Acido citrico: tutti gli usi per pulire

Acido citrico: tutti gli usi per pulire

Fonte immagine: tycoon751 via iStock

L'acido citrico è un alleato irrinunciabile per l'igiene della casa: dal bucato alla ceramica, ecco tutti gli usi per pulire.

L’acido citrico è un prodotto che non dovrebbe mai mancare all’interno della casa, poiché estremamente versatile e utile per tante piccole necessità quotidiane. Questa sostanza, naturalmente contenuta negli agrumi e poi sintetizzata all’inizio del secolo scorso per la distribuzione su larga scala, presenta numerose proprietà indicate per l’igiene domestica: per questo risulta una soluzione pratica ed economica per la pulizia della casa.

Ma in quali ambiti l’acido citrico manifesta la maggiore utilità per pulire, come impiegarlo per riportare tutte le superfici al loro originario splendore?

Bucato

Panni stesi

L’acido citrico è un rimedio ormai da tempo noto per la sua versatilità in tutte le applicazioni di pulizia del bucato, sia a mano che in lavatrice. Questo composto può essere infatti creato come coadiuvante del normale del detersivo o, ancora, per la realizzazione di un detergente domestico. Non ultimo, rappresenta un perfetto ammorbidente per i panni. Naturalmente, prima dell’utilizzo è consigliato verificare la resistenza dei colori su una parte nascosta dei propri indumenti.
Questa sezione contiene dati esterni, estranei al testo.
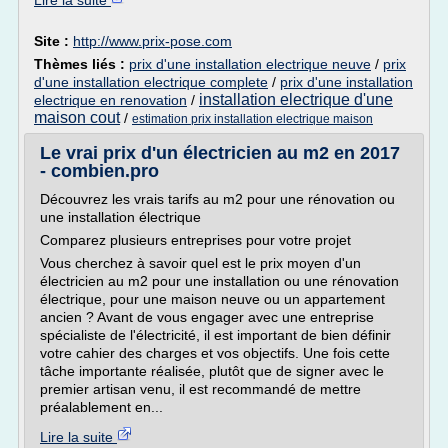
Lire la suite
Site :
http://www.prix-pose.com
Thèmes liés :
prix d'une installation electrique neuve
/
prix
d'une installation electrique complete
/
prix d'une installation
installation electrique d'une
electrique en renovation
/
maison cout
/
estimation prix installation electrique maison
Le vrai prix d'un électricien au m2 en 2017
- combien.pro
Découvrez les vrais tarifs au m2 pour une rénovation ou
une installation électrique
Comparez plusieurs entreprises pour votre projet
Vous cherchez à savoir quel est le prix moyen d'un
électricien au m2 pour une installation ou une rénovation
électrique, pour une maison neuve ou un appartement
ancien ? Avant de vous engager avec une entreprise
spécialiste de l'électricité, il est important de bien définir
votre cahier des charges et vos objectifs. Une fois cette
tâche importante réalisée, plutôt que de signer avec le
premier artisan venu, il est recommandé de mettre
préalablement en...
Lire la suite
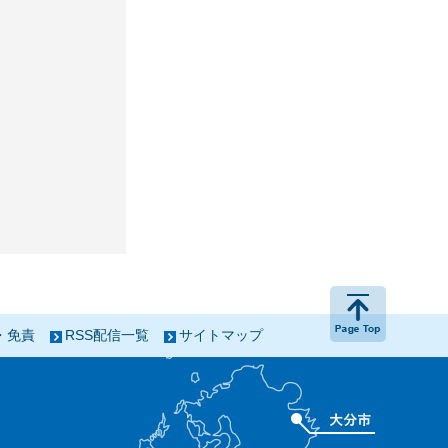
ページの
・免責
RSS配信一覧
サイトマップ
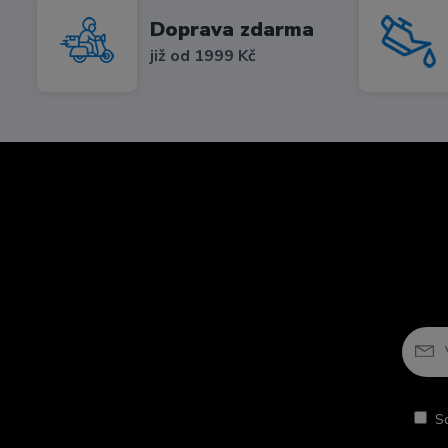
Doprava zdarma
již od 1999 Kč
S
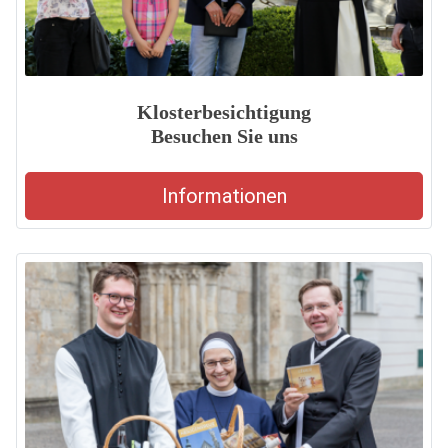
Klosterbesichtigung
Besuchen Sie uns
Informationen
Sul fronte dei detersivi, una delle preparazioni più classiche prevede l’abbinamento di 200 grammi di bicarbonato, 1 cucchiaio di sapone di Marsiglia liquido o in scaglie, 10 gocce di essenza di limone e un cucchiaino di acido citrico. Si mescola tutto in acqua demineralizzata e lo si usa liquido oppure lo si lascia solidificare, per ottenere delle pratiche pastiglie.

L’ammorbidente si crea invece mescolando mezzo litro d’acqua con uno o due cucchiaini di acido citrico, usandone circa un bicchiere per ogni ciclo di lavaggio.
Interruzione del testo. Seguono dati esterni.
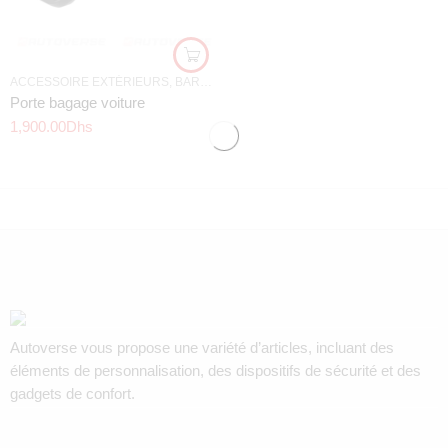
ACCESSOIRE EXTÉRIEURS
,
BARRE DE TOIT
,
MEILLEURS OFFRES
Porte bagage voiture
1,900.00
Dhs
Autoverse vous propose une variété d’articles, incluant des
éléments de personnalisation, des dispositifs de sécurité et des
gadgets de confort.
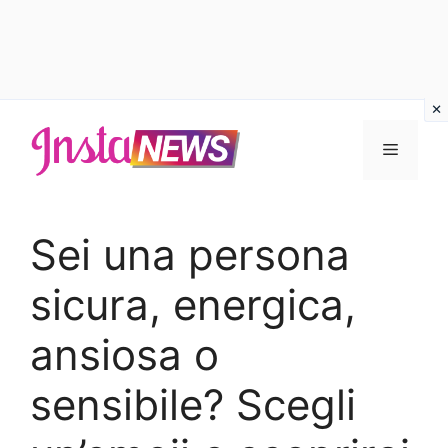
Vai
al
Menu
contenuto
Sei una persona
sicura, energica,
ansiosa o
sensibile? Scegli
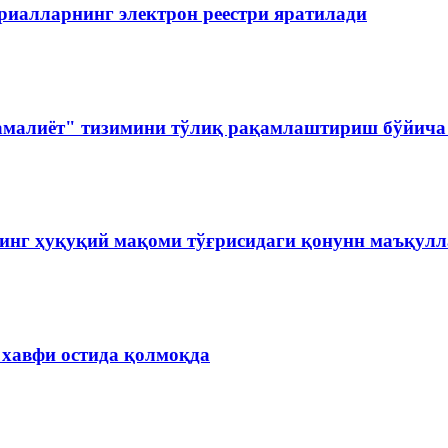
риалларнинг электрон реестри яратилади
амалиёт" тизимини тўлиқ рақамлаштириш бўйича 
инг ҳуқуқий мақоми тўғрисидаги қонунн маъқул
 хавфи остида қолмоқда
Rubinetteria e piani di lavoro

Rubinetto

L’acido citrico è anche un alleato nel riportare la rubinetteria all’antico splendore, soprattutto se ormai opaca oppure attaccata dal calcare. Proprio come anticalcare, è sufficiente sciogliere 100 grammi di acido citrico in un litro d’acqua, inserendo tutto in un flacone spray.
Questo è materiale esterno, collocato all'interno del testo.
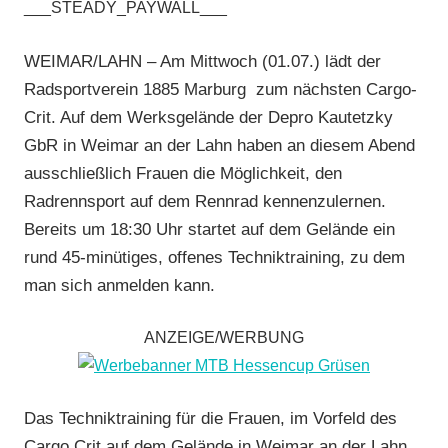
___STEADY_PAYWALL___
Jedermann
,
Orte
,
WEIMAR/LAHN – Am Mittwoch (01.07.) lädt der
RSV
Radsportverein 1885 Marburg zum nächsten Cargo-
Marburg
,
Crit. Auf dem Werksgelände der Depro Kautetzky
Rundstrecke
,
GbR in Weimar an der Lahn haben an diesem Abend
Strasse
,
ausschließlich Frauen die Möglichkeit, den
Vereine
,
Weimar/Lahn
,
Radrennsport auf dem Rennrad kennenzulernen.
Wohin
Bereits um 18:30 Uhr startet auf dem Gelände ein
am
rund 45-minütiges, offenes Techniktraining, zu dem
Wochenende
man sich anmelden kann.
(WaW)
/
ANZEIGE/WERBUNG
Veranstaltungstipps
Das Techniktraining für die Frauen, im Vorfeld des
Cargo Crit auf dem Gelände in Weimar an der Lahn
La soluzione può essere spruzzata direttamente sulle aree incrostate: dopo aver lasciato agire per una decina di minuti, si sciacqua il prodotto e si lucida la rubinetteria con un panno morbido, meglio se i in microfibra.

La stessa soluzione può essere impiegata sui piani di lavoro in metallo, come quelli della cucina, ma anche per la pulizia di forni e fornelli. In qualsiasi applicazione, come già suggerito per il bucato, è bene verificare la resistenza della superficie da trattare, spruzzando il prodotto su una parte nascosta della stessa.

Vetri e ceramiche

Lavare vetri

Questo straordinario acido è utile anche per la pulizia della superfici dure, come i vetri oppure la ceramica. Rende immediatamente più vivo lo splendore di questi materiali, ha un potere igienizzante e regala contestualmente un fresco profumo a tutta la casa.

Per i vetri è sufficiente mescolare un cucchiaio di acido citrico con 1 cucchiaio di sapone di Marsiglia grattugiato finemente, da sciogliere poi in un litro d’acqua. Si può applicare con un panno inumidito oppure sfruttando un flacone con erogatore spray.

Per le ceramiche – compresi i sanitari come WC, lavandini e bidet – si può mescolare in due litri di acqua distillata circa 25-30 grammi di acido citrico, a cui aggiungere un cucchiaio di sapone di Marsiglia liquido oppure in scaglie, da sciogliere poi mescolando energicamente a temperatura ambiente. Si applica con un panno o con uno spray, si lascia agire per circa una decina di minuti per poi risciacquare con abbondante acqua.